La industria musical se caracteriza por buscar fórmulas que permitan masificar un estilo musical o un ritmo. Cuando esta industria  encontró a Elvis comprendió que se había creado un nuevo paradigma: el ídolo adolescente. Desde entonces no ha cambiado demasiado la fórmula para comercializar un nuevo modelo de ese viejo producto. Deben ser bonitos, rebeldes, pero no tanto, y deben bailar bien. El esquema continúa: Maluma o Justin Timberlake no están lejos de aquella fórmula. Lo que sí viene sucediendo desde finales del siglo XX es que cada vez más el talento se viene reemplazando por tecnología. Si el aspirante a ídolo no canta bien, se lo hace cantar bien; si no entra a tiempo, se lo hace entrar; si desafina, lo afinamos. Total, lo que importa es que se vea bonito o bonita y se pueda mover bien en el escenario.

La primera herramienta que se me ocurre que no complementa el talento musical sino que lo sustituye, es el software que se diseñó para afinar cantantes. Se lo conoce como AutoTune porque fue el primero de su tipo. Hoy en día hay muchas versiones de ese concepto. Fue creado por Andy Hildebrand, un geofísico que patentó un método para analizar ondas sísmicas y abaratar la búsqueda de depósitos subterráneos de petróleo. Una vez retirado, buscó más aplicaciones para su método y así encontró que se podía afinar una voz a la perfección con los mismos principios que había aplicado anteriormente.

El AutoTune fue usado inicialmente por Cher en su tema Believe en 1998. Se utilizó buscando generar fuertes cambios en su tono para darle un toque robótico. Cher es una cantante de primera, que ya llevaba tres décadas de discos bien cantados, por lo que su uso fue más bien estético. Pero los estudios notaron que si podían afinar la voz de una persona, ya no era necesario que esa persona cantara perfectamente. Esto abría dos puertas: buscar gente que no tuviera talento pero fuera muy buena moza; y ahorrar tiempo en estudio, pues ya no eran necesarias muchas tomas de una canción hasta tener la toma perfecta; bastaba tener un par aceptable y luego los ingenieros de sonido hacían “su parte”. Me pregunto: ¿Paranoid, de Black Sabbath, sonaría igual si Ozzy estuviera afinado? No es que esté totalmente desafinado, pero queda claro que su interpretación es producto de la energía de la banda y no de la búsqueda de perfección estética. La música es eso: energía. 

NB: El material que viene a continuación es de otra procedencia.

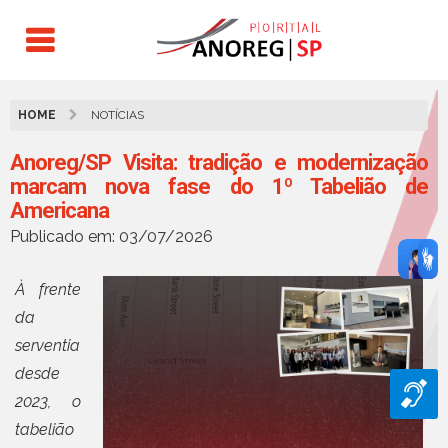
HOME
NOTÍCIAS
Anoreg/SP Visita: tradição e modernização
marcam nova fase do 1º Tabelião de
Americana
Publicado em: 03/07/2026
À frente
da
serventia
desde
2023, o
tabelião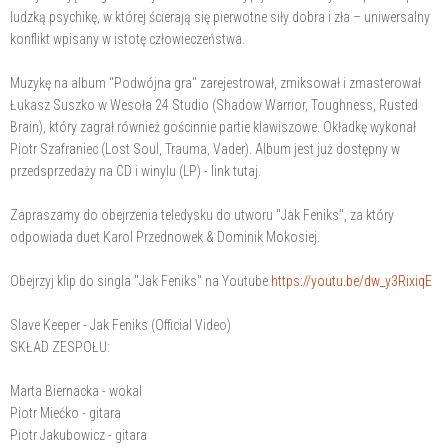
ludzką psychikę, w której ścierają się pierwotne siły dobra i zła – uniwersalny
konflikt wpisany w istotę człowieczeństwa.
Muzykę na album "Podwójna gra" zarejestrował, zmiksował i zmasterował
Łukasz Suszko w Wesoła 24 Studio (Shadow Warrior, Toughness, Rusted
Brain), który zagrał również gościnnie partie klawiszowe. Okładkę wykonał
Piotr Szafraniec (Lost Soul, Trauma, Vader). Album jest już dostępny w
przedsprzedaży na CD i winylu (LP) - link tutaj.
Zapraszamy do obejrzenia teledysku do utworu "Jak Feniks", za który
odpowiada duet Karol Przednowek & Dominik Mokosiej.
Obejrzyj klip do singla "Jak Feniks" na Youtube
https://youtu.be/dw_y3RixiqE
Slave Keeper - Jak Feniks (Official Video)
SKŁAD ZESPOŁU:
Marta Biernacka - wokal
Piotr Miećko - gitara
Piotr Jakubowicz - gitara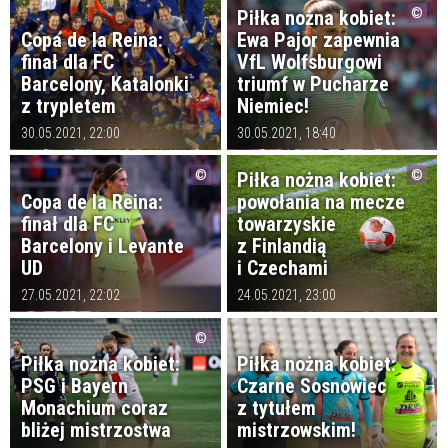
Piłka nożna kobiet:
Copa de la Reina:
Ewa Pajor zapewnia
finał dla FC
VfL Wolfsburgowi
Barcelony, Katalonki
triumf w Pucharze
z trypletem
Niemiec!
30.05.2021, 22:00
30.05.2021, 18:40
Piłka nożna kobiet:
Copa de la Reina:
powołania na mecze
finał dla FC
towarzyskie
Barcelony i Levante
z Finlandią
UD
i Czechami
27.05.2021, 22:02
24.05.2021, 23:00
Piłka nożna kobiet:
Piłka nożna kobiet:
PSG i Bayern
Czarne Sosnowiec
Monachium coraz
z tytułem
bliżej mistrzostwa
mistrzowskim!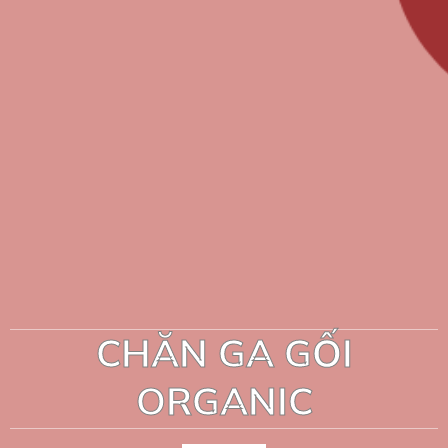
CHĂN GA GỐI
ORGANIC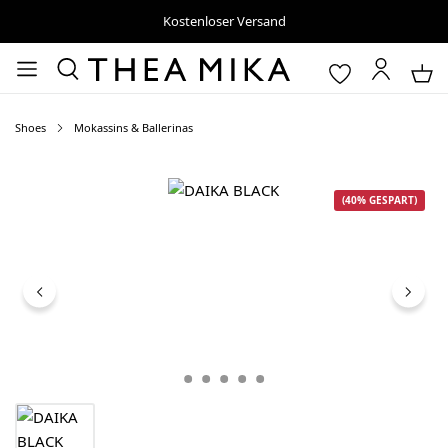
Kostenloser Versand
Shoes
Mokassins & Ballerinas
Bildergalerie überspringen
(40% GESPART)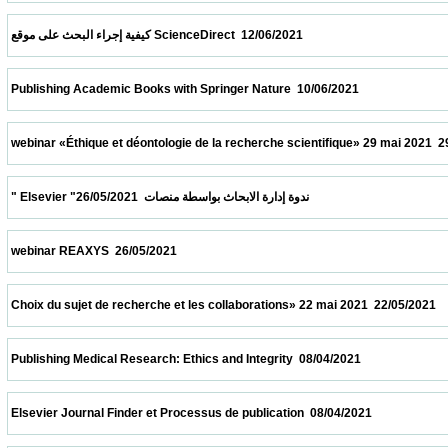
 كيفية إجراء البحث على موقع ScienceDirect  12/06/2021                            
 Publishing Academic Books with Springer Nature  10/06/2021                            
 webinar «Éthique et déontologie de la recherche scientifique» 29 mai 2021  29/05/2021 
 " Elsevier "ندوة إدارة الابحاث بواسطة منصات  26/05/2021                            
 webinar REAXYS  26/05/2021                            
 Choix du sujet de recherche et les collaborations» 22 mai 2021  22/05/2021             
 Publishing Medical Research: Ethics and Integrity  08/04/2021                            
 Elsevier Journal Finder et Processus de publication  08/04/2021                          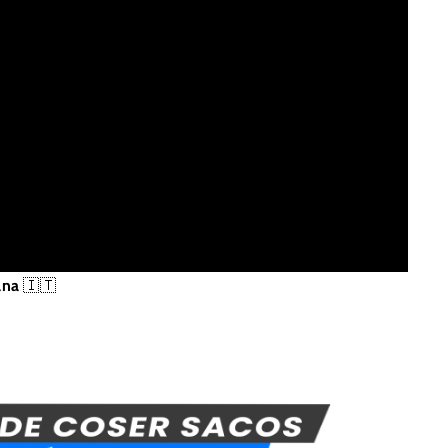
ana
🇮🇹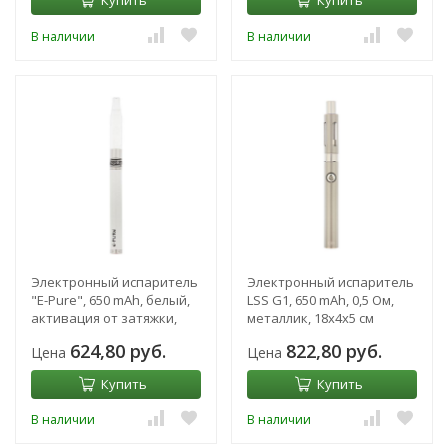
В наличии
В наличии
Электронный испаритель
Электронный испаритель
"E-Pure", 650 mAh, белый,
LSS G1, 650 mAh, 0,5 Ом,
активация от затяжки,
металлик, 18х4х5 см
17х2х5 см
624,80 руб.
822,80 руб.
Цена
Цена
Купить
Купить
В наличии
В наличии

Hoy en día, prácticamente el 100% de la música se hace de esta manera y nuestro oído se ha acostumbrado a un sonido perfecto que no es totalmente humano y que además no acompaña la expresión musical. Es como si la industria cinematográfica contratara actores bonitos en lugar de buenos actores porque cuenta con software para moverles la expresión hasta hacerlos actuar bien. Bueno, mejor no doy ideas. Lo complejo del abuso de la tecnología en la industria musical es que se usa para suplantar el talento humano y subir a un títere al escenario. Ahí es donde la música pierde. Gracias a Santa Cecilia o a Baco siguen existiendo artistas que se rehúsan a que la tecnología haga su trabajo y producen música con base en sus emociones, en la energía que producen los músicos… esa cosita abstracta que hace que uno se pare en la calle y eche un lagrimón ante un La menor bien puesto, ante el sonido de un bandoneón, de una quena tocada con alma, de esas pequeñas cosas que hacen vibrar las fibras justas.